この結果、当第1四半期連結会計期間末の自己資本比率は46.4%となりました。
(2) 経営方針・経営戦略等及び経営上の目標の達成状況を判断するための客観的な指標等
当社グループは、2021年6月に、2030年のありたい姿、および2023年度(2024年3月期)までの3年間を実行期間とする2023中期経営計画を策定しております。その概要については以下のとおりであります。
「2030年のありたい姿」
当社を取り巻く外部環境が目まぐるしく変化するなかでも、経営理念である「素材の可能性を追求し、人と社会を支え続ける」を実現するため、今回2030年のありたい姿として[高機能特殊鋼を極め、「グリーン社会の実現」に貢献する]を策定しております。当社グループは、これまで機能性に優れた素材でお客様の技術革新を支えてまいりました。この方針に変更はありませんが、これからの外部環境変化に適応するため、事業の強靭化を進め、環境変化への耐性を強化するとともに、高機能特殊鋼を極めることにより新しい社会ニーズに応えることで、グリーン社会の実現に貢献してまいります。
「2023中期経営計画」
中長期では温暖化抑制などにより経営環境は大きく変化するものの、今後3年間においては内燃機関向け製品の数量減少などの環境変化は限定的と認識しております。2023中期経営計画では、2020中期経営計画の行動方針を深化させつつ、2030年のありたい姿を具現化するため、将来の環境変化に備えた事業活動を推進してまいります。

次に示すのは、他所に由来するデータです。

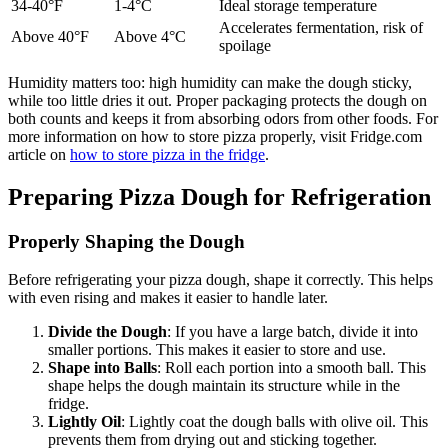
34-40°F
1-4°C
Ideal storage temperature
Accelerates fermentation, risk of
Above 40°F
Above 4°C
spoilage
Humidity matters too: high humidity can make the dough sticky,
while too little dries it out. Proper packaging protects the dough on
both counts and keeps it from absorbing odors from other foods. For
more information on how to store pizza properly, visit Fridge.com
article on
how to store pizza in the fridge
.
Preparing Pizza Dough for Refrigeration
Properly Shaping the Dough
Before refrigerating your pizza dough, shape it correctly. This helps
with even rising and makes it easier to handle later.
Divide the Dough
: If you have a large batch, divide it into
smaller portions. This makes it easier to store and use.
Shape into Balls
: Roll each portion into a smooth ball. This
shape helps the dough maintain its structure while in the
fridge.
Lightly Oil
: Lightly coat the dough balls with olive oil. This
prevents them from drying out and sticking together.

①成長分野のビジネス拡大 : CASE(自動車)、半導体関連製品、グリーンエネルギー分野等の
次期重点成長商品に注力
②事業体質の強靭化 : 外部環境変化への耐性強化
③海外展開拡大 : 東アジア市場を中心に高機能材拡大
④ESG経営の推進 : 持続可能な経営に向けたCO2排出量の削減、ガバナンス強化
「経営計画目標」
本計画で掲げた行動方針の遂行により、最終年度である2023年度において、以下指標の実現を目指します。
最終年度(2024年3月期)
(3) 研究開発活動
当第1四半期連結累計期間におけるグループ全体の研究開発費は12億49百万円であります。
(4) 生産、受注及び販売の実績
当第1四半期連結累計期間において、前年同期に比べ、当社グループの生産および販売の実績が著しく増加しております。
これは主に、前第1四半期連結累計期間において、新型コロナウイルス感染症の影響により減少していた自動車関連や産業機械向けの受注が、当第1四半期連結累計期間においては回復しているためであります。
当第1四半期連結会計期間において、経営上の重要な契約等の決定または締結等はありません。